The board of Sino-American Silicon (“SAS”) today approved the acquisition of the Silicon Wafer Business (the “Wafer Business”) of Covalent Materials Corporation (“Covalent Materials”) for a total consideration of 35 billion Japanese Yen (approximately NTD 13.1 billion, USD 451 million) on a debt-free basis. The board of SAS believes this acquisition will be highly complementary and (i) greatly enhances the scale and technology of its semiconductor wafer operations, (ii) makes SAS’ product portfolio more complete and (iii) offers greater efficiencies via a more fully integrated production process. As a result, the acquisition strengthens SAS’ position as a leading global provider of wafer solutions across semiconductor, solar and LED end-markets.
Certain closing conditions apply including obtaining approval from the extraordinary general meeting (“EGM”) of SAS’ shareholders and the approval of relevant regulatory authorities in Taiwan. It is anticipated that the acquisition will be completed before the end of 2011.
Covalent Materials was previously named Toshiba Ceramics, a listed subsidiary of Toshiba Japan. In 2006, Covalent Materials was spun-off via a management buy-out supported by the Carlyle Group and Unison Capital and became an independent company. Covalent Materials contains two businesses, Wafer Business (subject of this transaction) and a ceramics materials business (which will not be included in this transaction).
The Wafer Business is the 6th largest global manufacturer of semiconductor silicon wafers, with a blue-chip global client base across Japan, US, Europe and Taiwan. Its wafer products include 12 inch AT-WAFER, 8 inch Hi-WAFER/AT-WAFER, polished wafer, Epi, 6 inch and 5 inch SOI and Diffused Wafer. Covalent Materials is the pioneer and global leader in development of Hi-WAFER and has driven the development of several other specialist silicon material technologies in the sector.
These wafer products are widely used in the semiconductor industry including in products ranging from Flash, LCD-D, DRAM, MEMS, Power and IGBT, and the products have been well-recognized for their performance and quality.
The Wafer Business currently has about 1,400 staff and generated a revenue of JPY 41.0 billion, operating income of JPY 0.5 billion and depreciation and amortization of JPY 8.7 billion in the fiscal year ended 31 March, 2011. (These numbers are approximate and subject to carve-out adjustments.) The relevant asset value includes JPY2 billion of transferred cash.
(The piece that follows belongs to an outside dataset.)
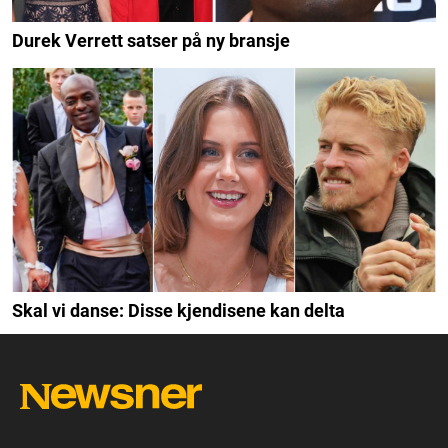
Durek Verrett satser på ny bransje
Skal vi danse: Disse kjendisene kan delta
SAS anticipates several clear operational and financial benefits from the transaction:
-
Enhancing its position in the global semiconductor wafer market by adding substantial scale and reach, creating a global leader in several specialty wafers segments and cementing its position as Taiwan’s clear leader
-
Deepening its global blue-chip client base, as the Wafer Business will add several tier one customers across Japan, US, Europe and Taiwan
-
Adding key wafer technologies to more fully service its target segments (including for its strategically important Power IC and discrete customer base) and offering a complete solution to clients at wafer sizes up to 300mm
-
Attractive valuation based on past results and potential forward earnings. SAS anticipates that this acquisition should be earnings and cashflow accretive in 2012, the first full year after closing, before incorporating the value of potential synergies which have been identified.
SAS’ acquisition of the Wafer Business also has a special significance in increasing the international competitiveness of Taiwan semiconductor industry. Although Taiwan currently holds an important role in semiconductor design and manufacturing, and is home to many well-known global companies such as TSMC, UMC and ASE, there are few local upstream wafer manufacturers with the production scale and technological strength comparable to international competitors.
SAS’ Group President Doris Hsu commented that “We are pleased to announce this landmark transaction and look forward to closing the deal and integrating the Wafer Business into SAS’ operations. SAS welcomes the opportunity to work with the Wafer Business’ experienced management team and the continuity they will provide. The success of SAS’ previous acquisition of American Globitech in 2008 which more than tripled its revenue and doubled its profit levels after the acquisition has given SAS confidence in its ability to invest, integrate and realize synergies.” After the acquisition, SAS shall serve the current clients with full support, even surpass CV’s existent operation mode in our corporate core value – Customer First. SAS shall satisfy clients with the severest standard in quality, delivery schedule and every business so as to create and share cooperation benefits in the future with clients. She added that “Through this acquisition SAS will enhance its position in the global semiconductor wafer industry. Besides adding quality tier-1 clients in Europe and the US, SAS will penetrate into the Japanese market which has the highest quality and precision standards and will create a truly global sales and operations infrastructure. We also intend to continue to invest in research and development of new wafer technologies, an area of strength for the Wafer Business team”.
SAS is planning to hold an EGM to seek shareholders’ approval of the acquisition and will advise further details on the timing in due course. Furthermore, it is in discussions with its principal bankers to confirm a new syndicated loan as part or full financing of this acquisition.
Citigroup Global Markets acted as SAS’ exclusive financial advisor in this transaction and Citibank (Taiwan) Limited acted as the underwriter for the acquisition financing.